◆ WHAT THE EXERCISE ASKS: The listing must be copied out in full and exactly; no images go with it.

◆ DATA PROVIDED:

════

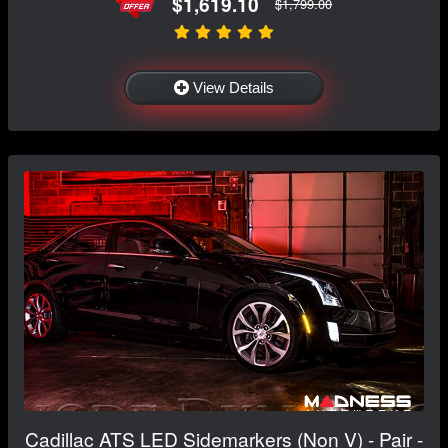
$1,619.10
$1,799.00
View Details
Cadillac ATS LED Sidemarkers (Non V) - Pair -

════

◆ RESULT:
$1,619.10
$1,799.00
View Details
Cadillac ATS LED Sidemarkers (Non V) - Pair -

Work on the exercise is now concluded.